■ The data:

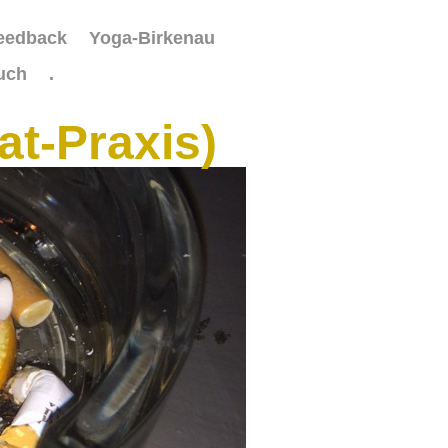
feedback
Yoga-Birkenau
uch
.
at-Praxis)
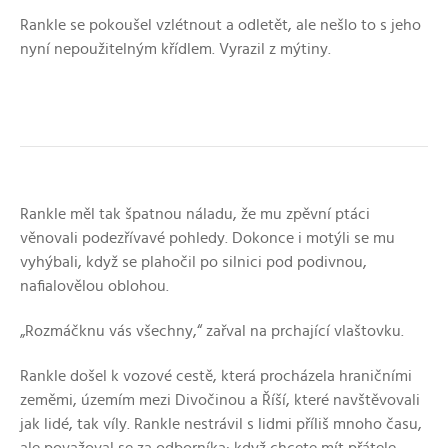
Rankle se pokoušel vzlétnout a odletět, ale nešlo to s jeho
nyní nepoužitelným křídlem. Vyrazil z mýtiny.
Rankle měl tak špatnou náladu, že mu zpěvní ptáci
věnovali podezřívavé pohledy. Dokonce i motýli se mu
vyhýbali, když se plahočil po silnici pod podivnou,
nafialovělou oblohou.
„Rozmáčknu vás všechny,“ zařval na prchající vlaštovku.
Rankle došel k vozové cestě, která procházela hraničními
zeměmi, územím mezi Divočinou a Říší, které navštěvovali
jak lidé, tak víly. Rankle nestrávil s lidmi příliš mnoho času,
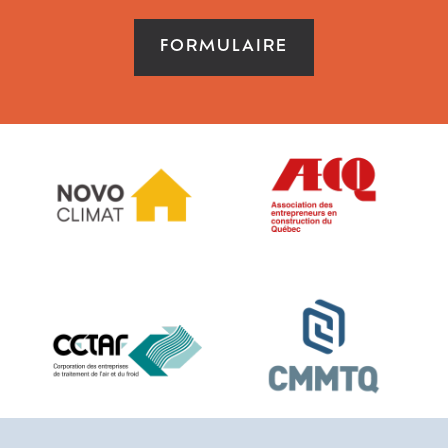
FORMULAIRE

■ Task details:
Leave out the pictures and copy exactly the lines from the one with "nyní nepoužitelným křídlem. Vyrazil z mýtiny." through the last line of the records above.

■ Exercise output:
nyní nepoužitelným křídlem. Vyrazil z mýtiny.
Rankle měl tak špatnou náladu, že mu zpěvní ptáci
věnovali podezřívavé pohledy. Dokonce i motýli se mu
vyhýbali, když se plahočil po silnici pod podivnou,
nafialovělou oblohou.
„Rozmáčknu vás všechny,“ zařval na prchající vlaštovku.
Rankle došel k vozové cestě, která procházela hraničními
zeměmi, územím mezi Divočinou a Říší, které navštěvovali
jak lidé, tak víly. Rankle nestrávil s lidmi příliš mnoho času,
FORMULAIRE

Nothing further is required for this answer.